On one hand, the fact that Americans are living longer—according to the National Center for Health Statistics, life expectancy recently surpassed seventy-eight years of age—is good news. People aren’t dying untimely deaths, some folks actually get to become grandparents, and we don’t think it’s crazy that a presidential candidate, at age seventy-two, isn’t dead yet. On the other hand, this statistic tells us nothing about the years before those late ones. Yes, we’re living longer, but are we living better? Are those last decades riddled with chronic disease and bags of pharmaceuticals, with lack of autonomy and spoon feedings? Or are we healthy and spry, playing Scrabble and dancing the jig with other octogenarians and centenarians?
Most of us probably hope to be boogying and luckily, there are things we can do to try to prevent disease and have a disability-free life expectancy. These five tips are relevant at any age—and it’s never too late to start.
Move It or Lose It
If there is a fountain of youth, exercise might be it. Physical activity does everything from warding off age-related frailty and loss of physical functioning, to preventing diseases such as osteoporosis, obesity, heart disease, and diabetes. By boosting the immune system and reducing oxidative stress and inflammation, exercise can also slow the aging process at the cellular level. A 2008 study published in the Archives of Internal Medicine found that compared with sedentary adults, physically active adults had telomeres (chromosomal structures that shorten with age) comparable to people ten years their junior. Perhaps most importantly, by keeping active throughout our lives, we ensure we will be independent and mobile—and thus happier, seeing as how we won’t have to rely on hired help or a begrudged relative to wipe our bums—during our golden years. So for those looking to be able to samba on their ninetieth birthday, it might mean practicing it diligently until then.
Eat Plants, Not Milkshakes
In addition to smoking and physical inactivity, the CDC estimates that poor diet is a main contributor to our nation’s leading chronic diseases. But what does “poor diet” constitute? While numerous studies try to pinpoint exactly what it is we should be eating and what we shouldn’t, the bulk of the research indicates that we are best off avoiding highly processed and fast foods whose large portion sizes, sugar, salt, and trans fat content directly contribute to our nation’s heart disease, obesity, and diabetes. And you can’t go wrong eating a diet high in fruits and vegetables, as well as things like legumes, nuts, and whole grains—essentially, plant matter. Colorful fruits and vegetables are loaded with age-busting antioxidants, necessary minerals and vitamins, and are usually low in calories and high in fiber. Unfortunately, the pickles and iceberg lettuce on cheeseburgers don’t count.
Make Positive Connections
Facebook may not seem like a health aide, but the importance of having a close social network, especially as we age, is becoming increasingly evident. A 2004 study done at Harvard Medical School found that two strong predictors of high functioning among older women were having close friends and relatives and the presence of a confidante. The key is to avoid adverse relationships—the ones that stress us out or cause negative emotions—and foster the good ones, which can improve mental health and result in feelings of greater personal control. In addition, research has found that having friends that embrace healthful behaviors, like quitting smoking or exercising, can positively influence our own behaviors.
Bag the Smokes
According to the Centers for Disease Control and Prevention, tobacco use is the number one preventable cause of death in the United States, resulting in one out of every five deaths each year. In addition to taking years off our lives, smoking ensures our last ones won’t be fun—chances are we’ll spend the last years (or decades) crippled with a smoking-related condition like cancer, heart disease, or chronic obstructive pulmonary disease. It’s a devil to quit, but putting down the cigarettes for good—or never picking them up in the first place—is perhaps the single most important thing we can do to prolong health and prevent future disease.
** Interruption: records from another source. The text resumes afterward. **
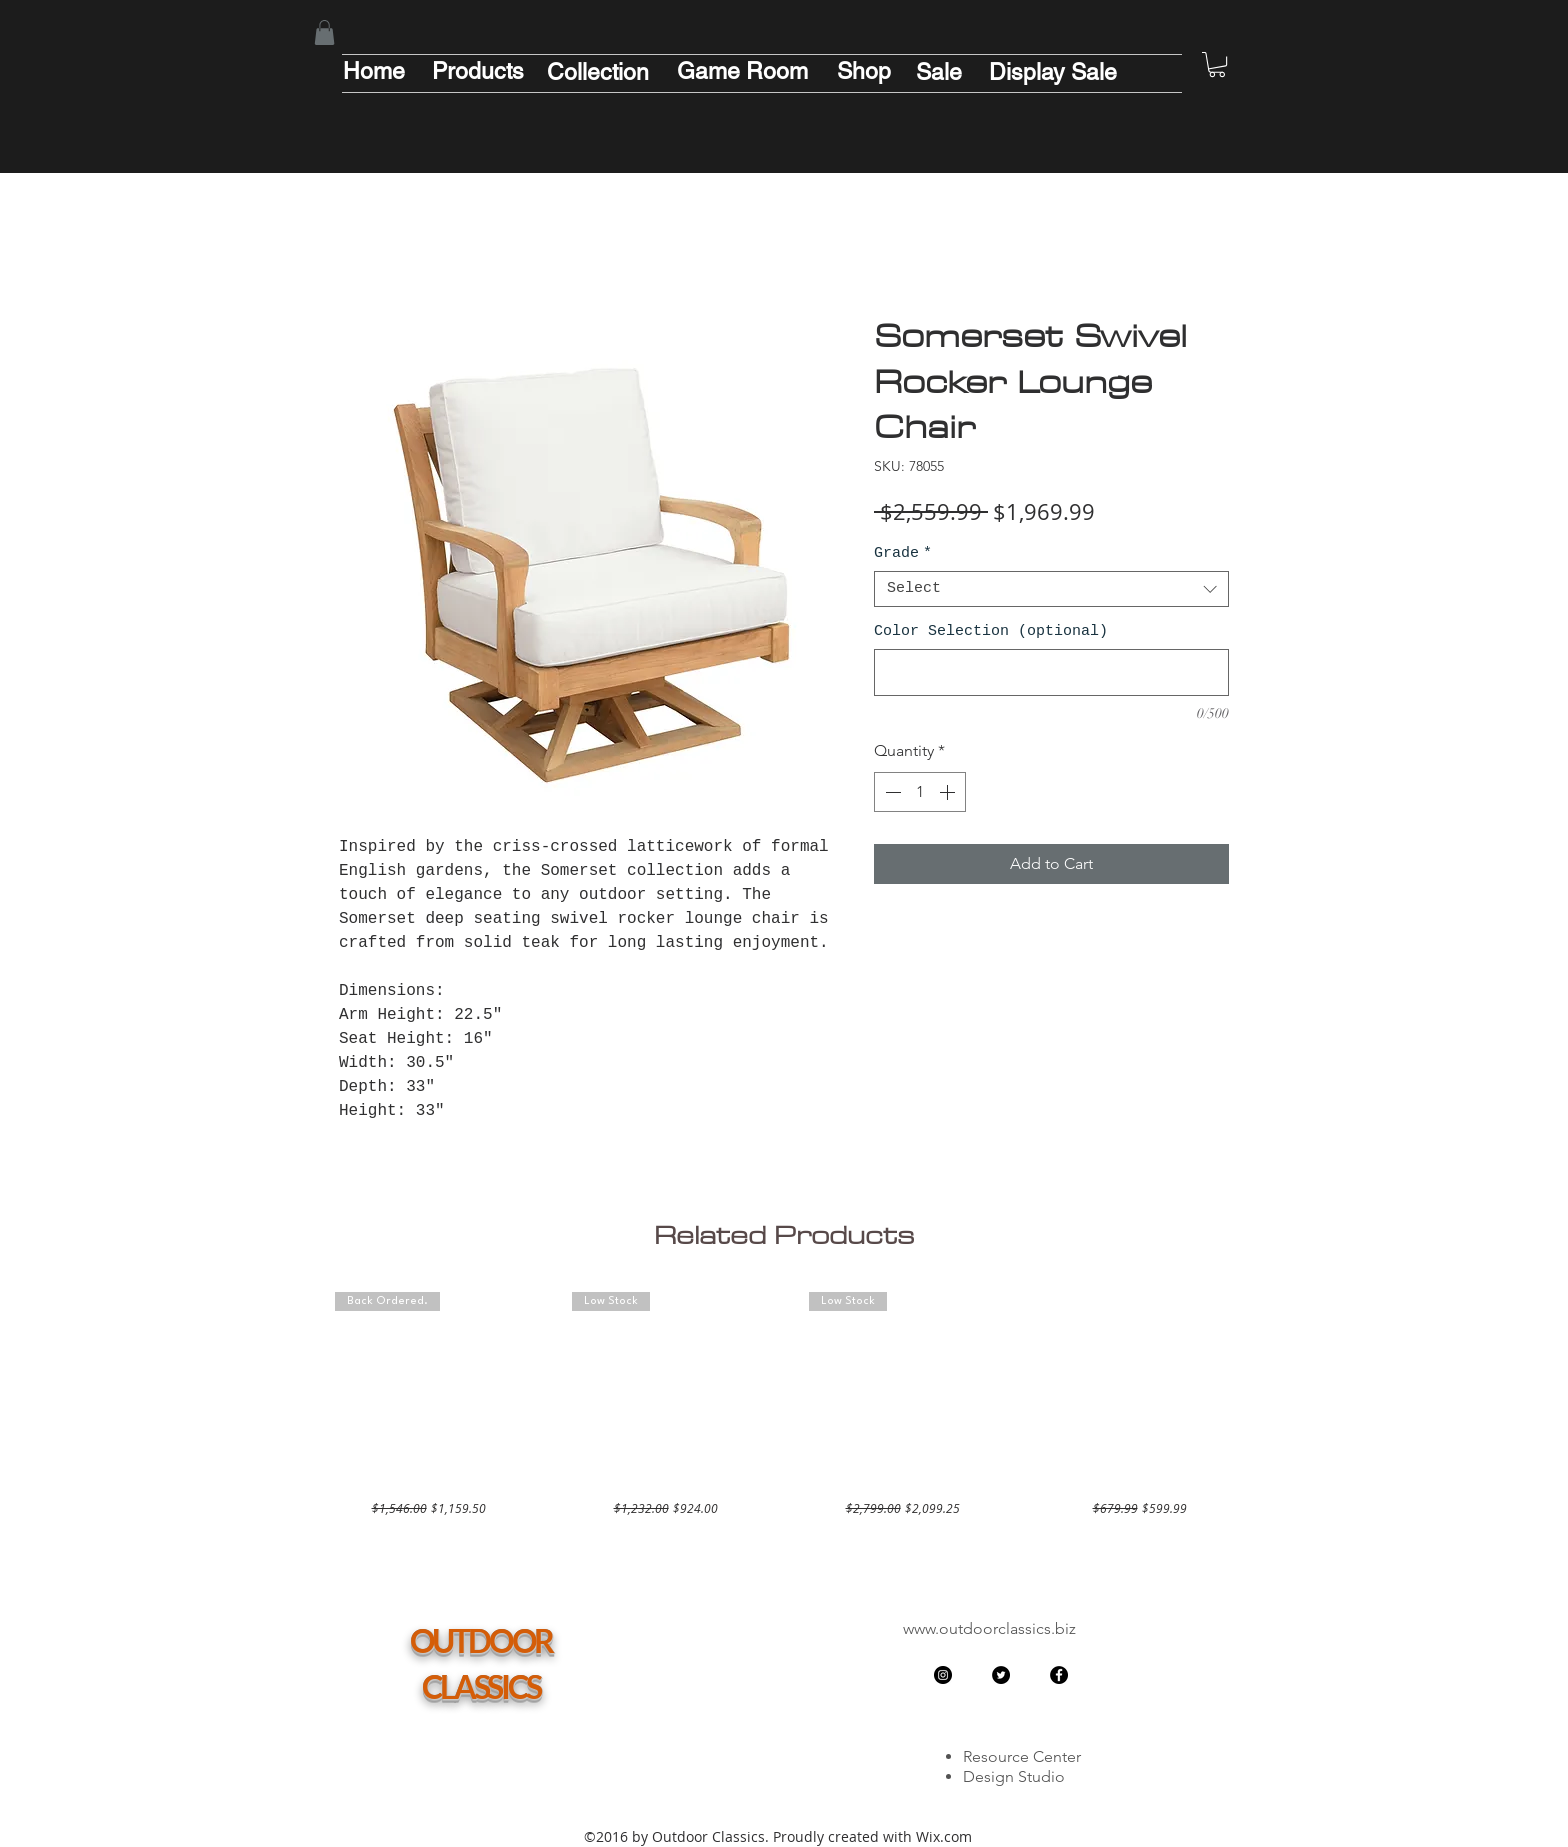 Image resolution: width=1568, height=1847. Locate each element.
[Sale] (939, 72)
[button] (324, 32)
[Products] (478, 71)
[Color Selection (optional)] (1051, 672)
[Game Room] (742, 71)
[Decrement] (891, 792)
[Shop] (864, 71)
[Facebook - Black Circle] (1059, 1675)
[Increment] (949, 792)
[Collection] (598, 72)
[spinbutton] (920, 792)
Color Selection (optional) (991, 631)
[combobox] (1051, 589)
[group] (784, 1404)
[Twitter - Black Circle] (1001, 1675)
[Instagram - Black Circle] (943, 1675)
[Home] (374, 71)
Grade (903, 553)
Cultivate a Sense of Purpose
In his book, The Blue Zones: Lessons for Living Longer from the People Who’ve Lived the Longest, author Dan Buettner teamed up with the National Institute of Aging to explore the places where people lived the longest and healthiest, places he calls “Blue Zones.” From islands in Japan to Seventh Day Adventist communities in California, he found common traits among the old and disability-free. In addition to physical activity, a healthy diet, and positive social connections, he also notes that the happier older people had a sense of purpose in life. A study published in the 2007 American Journal of Geriatric Psychiatry echoes this finding; according to the elders surveyed, a key component of successful aging was keeping engaged in life by seeking out stimulation, learning, feeling like they had a sense of purpose, and feeling useful to others and society.
Though many of these age-defying steps are things we’ve heard before, it’s worth knowing that not only do they help us feel better in the present, they’ll also help us to live happier and healthier lives in the future.